He was suspended indefinitely from the team, and while it’s unknown just how many games he’ll end up missing — Kennedy said that will be Ole Miss AD Ross Bjork’s call — Henderson has returned to practice and, according to Kennedy, he’s been a model teammate.
“Marshall’s play has not changed,” Kennedy told USA Today’s Hugh Kellenberger. “Again when you see him today he’s the same guy from an emotional standpoint, from an energy standpoint. He’s taken a leadership role as it relates to he’s always going to be the way that he is when it relates to passion and being engaged and being on that edge from a position standpoint. The thing that I’ve been the most proud about is that he’s winning the sprints at the end, he’s encouraging the young guys when they make mistakes.”
That’s not a surprise, as Kennedy has always lauded Henderson’s ability as a teammate and a leader to the media.
What was interesting, however, was that Kennedy tried to downplay the severity of what got Henderson suspended.
“As is typical with Marshall things get sensationalized, quite frankly,” Kennedy said. “There have been a lot of different speculation and based on his rights and based on respect for those rights, we can’t delve into anything. But here’s a kid though that has not been arrested, knock on wood, and has certainly owned some of his mistakes. He was suspended for an internal matter. It wasn’t something that we had to involve authorities outside of our roof, and we’ll deal with it internally.”
He’s right. Henderson is a sparkplug. He draws attention to himself, which isn’t necessarily a bad thing.
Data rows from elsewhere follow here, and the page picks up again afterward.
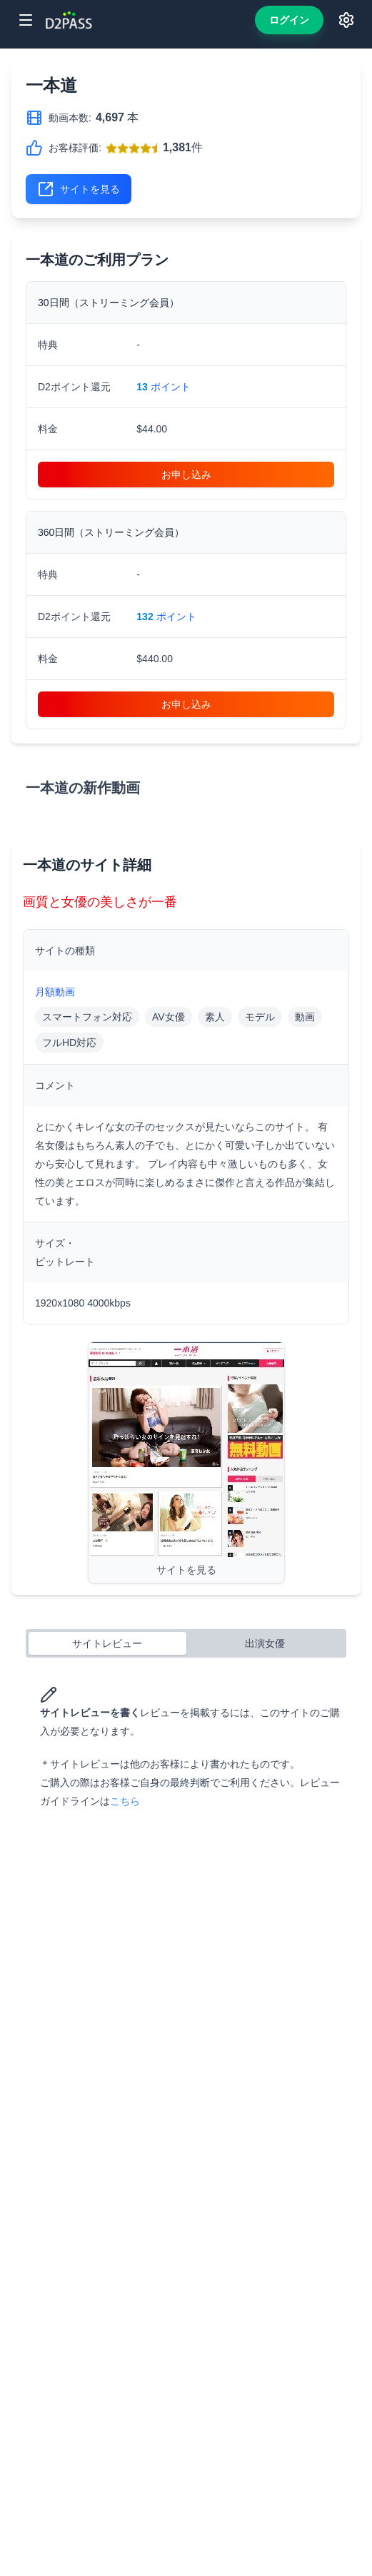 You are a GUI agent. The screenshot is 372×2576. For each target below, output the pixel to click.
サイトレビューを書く (90, 1702)
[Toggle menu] (25, 20)
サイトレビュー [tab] (107, 1643)
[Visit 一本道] (186, 1462)
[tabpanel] (186, 1748)
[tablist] (186, 1643)
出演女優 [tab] (265, 1643)
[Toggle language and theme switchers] (346, 20)
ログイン (289, 20)
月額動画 (55, 992)
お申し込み (186, 474)
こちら (125, 1801)
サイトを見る (78, 189) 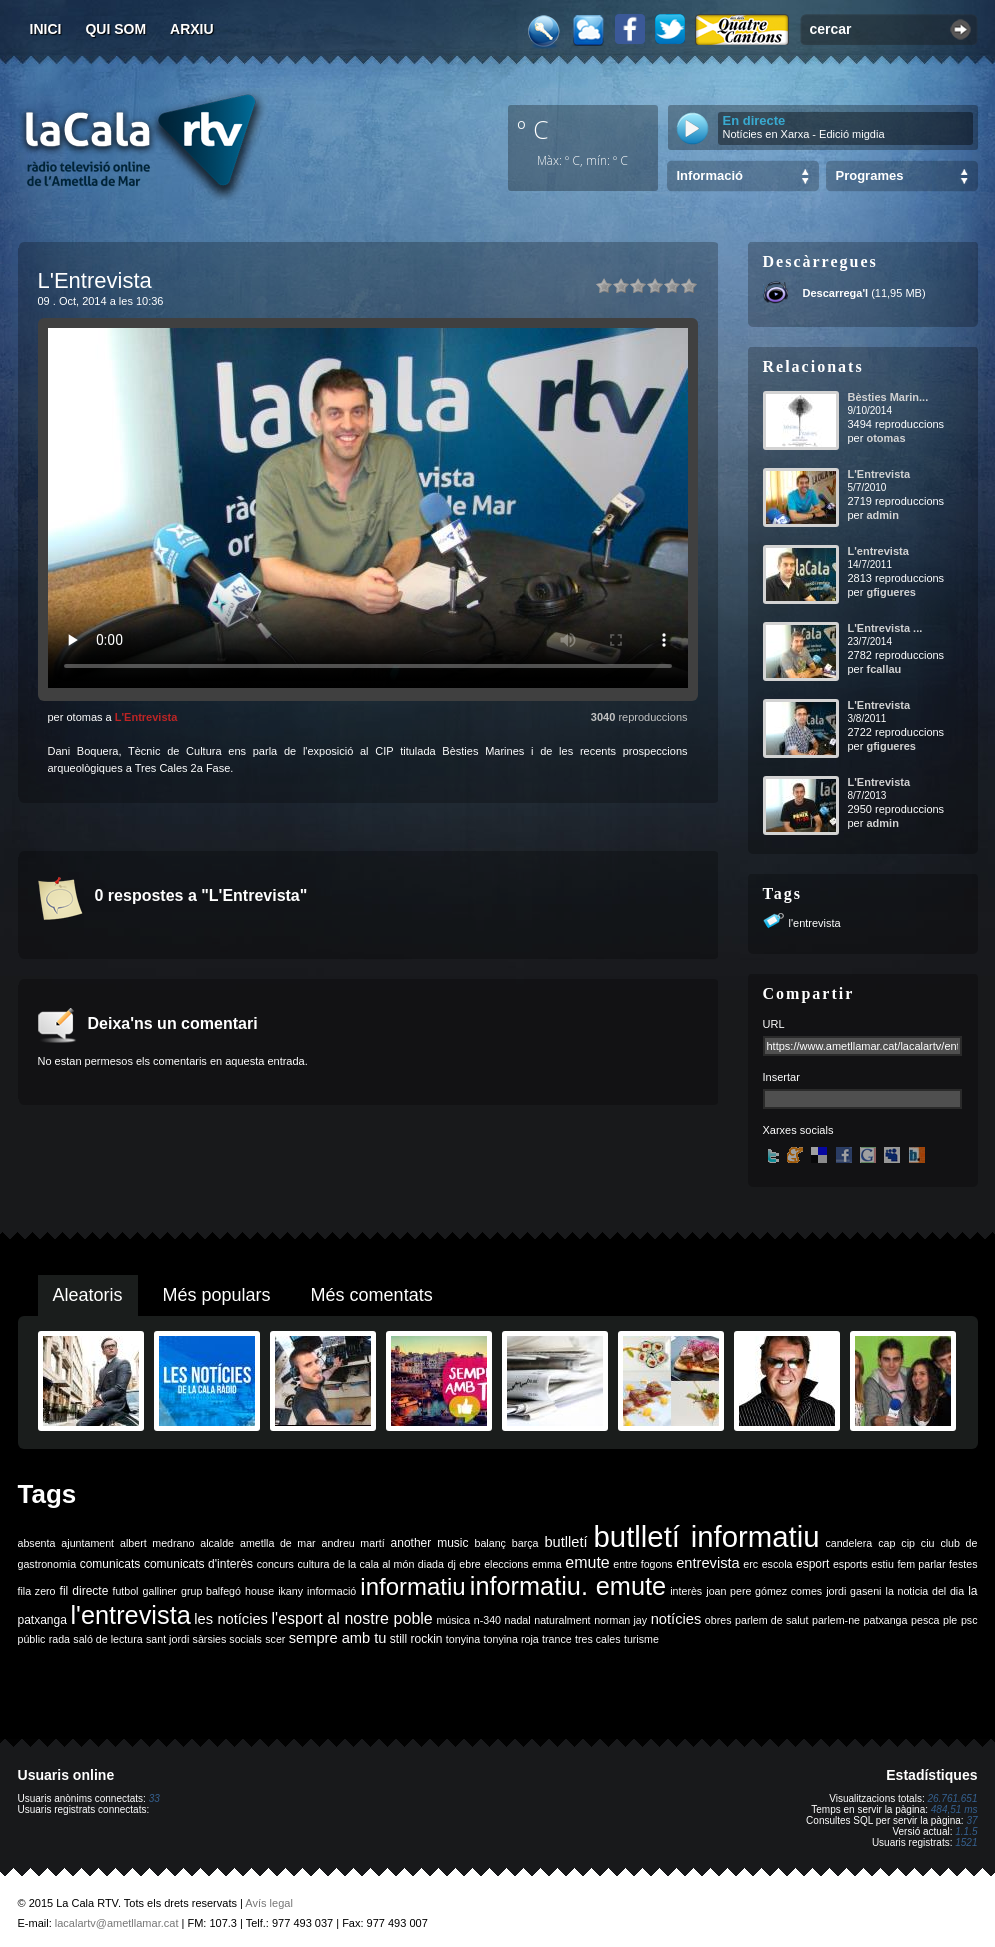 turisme (641, 1639)
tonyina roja (511, 1639)
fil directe (84, 1591)
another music (430, 1543)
But when the attention you get is a result of wild (and, at times, hilarious) trash-talking on the court and routinely being photographed drinking, past issues with drugs and a weekly party known as #WhiteGirlWednesday off the court, the legend grows.
If Henderson didn’t embrace the persona, if he didn’t build his brand about The Fratboy Ideal, his transgressions wouldn’t be as scrutinized.